Something To Talk About:
- Trying permits us to find a way out: There’s thinking out there right now that if we just reach in a little further and try a little harder and find that part of ourselves that’s been hiding—we’ll finally get there. Wherever “there” may be. Whether it’s happiness, seeking the status we want, or breaking a habit, it is there if we just try a little harder. Trying harder is not the answer. Why? Trying is typically an attempt to change with minimal commitment. When you’re trying, you’re often like bringing a half-hearted attempt, and you’ve already got your excuse clause. It permits us to fail because we’ve already just said I’m trying; there’s a way out. I’m trying to read my Bible, but you’re probably not. I’m trying not to eat the whole thing, but I just did because trying is an attempt to change with minimal commitment.
- Training gives us the discipline to find a way through: We all have habits or patterns we need to break at one time or another. The key to transformation in our lives is to take our attention off ourselves and turn it towards Jesus. Ramping up our willpower is not the answer. Is accountability important? Yes, but ultimately, what sets us free is not our discipline but regular encounters with Jesus and some training. Training is a wholehearted commitment to achieve a specific result. It’s an all-in commitment designed to bring about a specific result. And you know the difference. When you’re trying, you just show up and hope. I’m trying to do better this time. 1 Timothy 4:7 says, “Train yourself to be Godly.” It doesn’t say try to be Godly. “What do I do”? “How do I train”? “What is training”? Training is doing what I can today to enable me to do even more tomorrow. Do you want to run a marathon tomorrow? Walk a mile today. But when you’re training, you get the gear, don’t you? You get the gear. If you’re going to be a runner, what do you do? You buy the shoes and the more expensive socks that are just there around your ankle. And you get the watch, and you might get the runner’s hat and the aerodynamic glasses. And you get the water bottle.
- What’s the difference between “trying” and “training” to do something? Would anyone like to share about a time when you tried hard to do something versus trained to do something?
- Describe a time in your life when you underwent “training,” whether physically, vocationally, or in some other way.
- What are some of the challenges and benefits of training? Do you enjoy seasons of training? Why or why not?
- Read 1 Timothy 4:7-8. What does “training in godliness” look like in the world today? What tools are helpful for this training?

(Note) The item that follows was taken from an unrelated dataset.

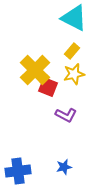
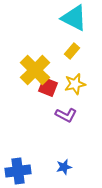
yellow star: moved 1 px right, 10 px down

- Read 1 Corinthians 9: 25-27. When have you experienced the difference between trying to do something difficult and training to do it?
- How are you intentionally training yourself for godliness?
- What’s your current mindset like when making a lasting change? What truths about your identity must you embrace to make the changes you want to see?
- What is one area of your life where you could train in godliness this week?
- What was your main takeaway from this week’s message?
Take One Thing Home with You:
Trying doesn’t work. Training does. What’s the difference? To try is to attempt to do the right thing by exerting effort in the moment. To train is to commit to developing strategic habits that equip you to do the right thing in the moment.
Let’s say you have a trying-based approach to change. The “moment” arrives. Like it usually does every day. You will have the opportunity to do the good thing you want to do. Or you will be hit with the temptation to do the bad thing you don’t want to do. In that moment, you will remember your goal. So you’ll muster all your willpower and determination and hope it’s enough to change.
If you commit to a training-based approach to change, it’s not about the moment but what you do before it comes. Training is doing what you can do today so you can do what you can’t do tomorrow.